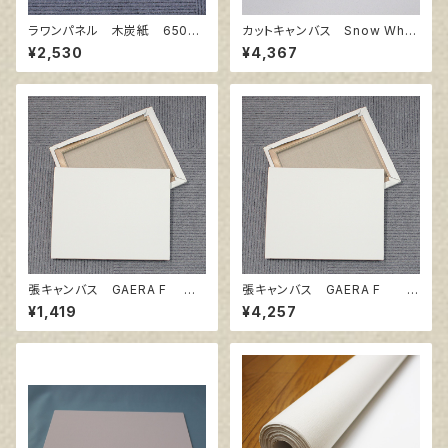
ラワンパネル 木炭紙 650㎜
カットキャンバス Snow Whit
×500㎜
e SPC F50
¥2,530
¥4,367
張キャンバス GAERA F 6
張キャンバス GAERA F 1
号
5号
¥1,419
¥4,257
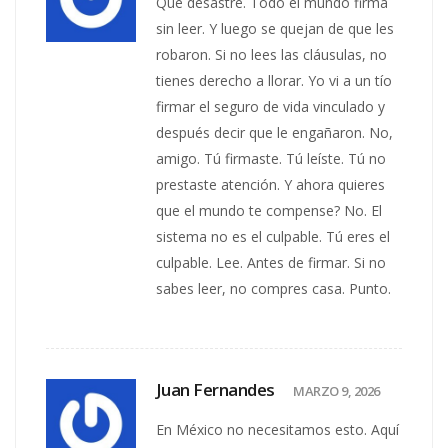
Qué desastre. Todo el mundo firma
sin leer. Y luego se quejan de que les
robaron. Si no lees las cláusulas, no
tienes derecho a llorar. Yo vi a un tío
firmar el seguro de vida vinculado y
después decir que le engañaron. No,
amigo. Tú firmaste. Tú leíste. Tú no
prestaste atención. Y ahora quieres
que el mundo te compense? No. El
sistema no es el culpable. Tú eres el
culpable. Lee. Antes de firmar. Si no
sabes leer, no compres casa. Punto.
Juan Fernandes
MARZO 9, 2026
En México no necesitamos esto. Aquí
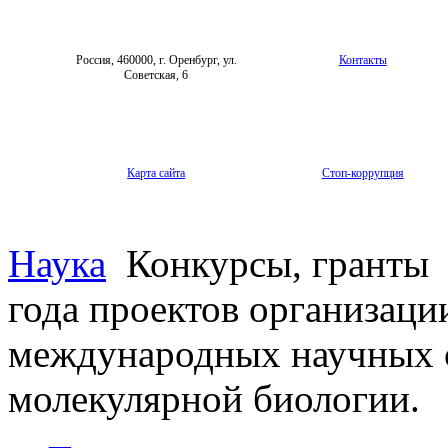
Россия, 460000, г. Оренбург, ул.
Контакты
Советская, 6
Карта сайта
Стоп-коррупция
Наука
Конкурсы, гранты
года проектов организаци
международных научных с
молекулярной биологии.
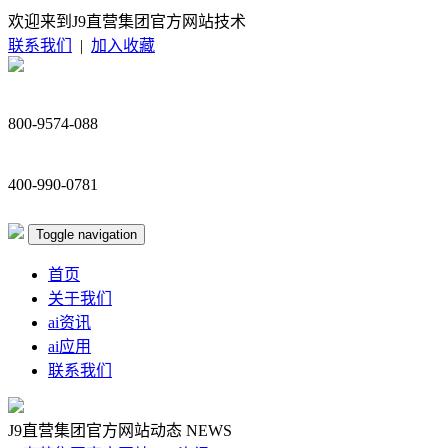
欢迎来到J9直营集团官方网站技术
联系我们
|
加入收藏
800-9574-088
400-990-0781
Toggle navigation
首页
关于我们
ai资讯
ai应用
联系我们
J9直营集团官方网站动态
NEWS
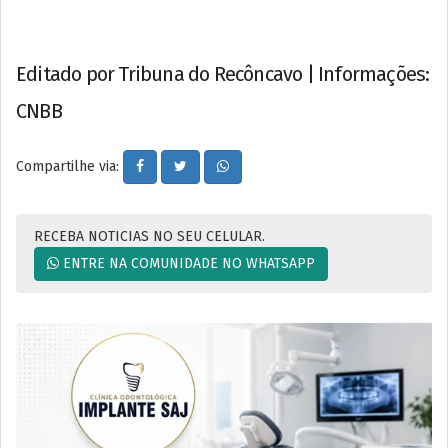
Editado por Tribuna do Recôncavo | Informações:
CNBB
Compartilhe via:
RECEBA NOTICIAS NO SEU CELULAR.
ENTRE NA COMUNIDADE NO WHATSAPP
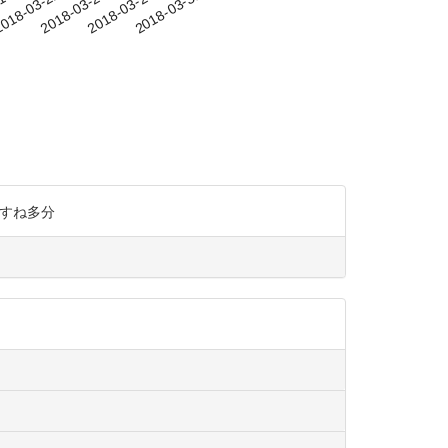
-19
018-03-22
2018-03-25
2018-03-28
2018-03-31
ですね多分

==========

EXERCISE OBJECTIVE >> Report every line containing the word "culpable" from the listing above.

REPLY >>
sistema no es el culpable. Tú eres el
culpable. Lee. Antes de firmar. Si no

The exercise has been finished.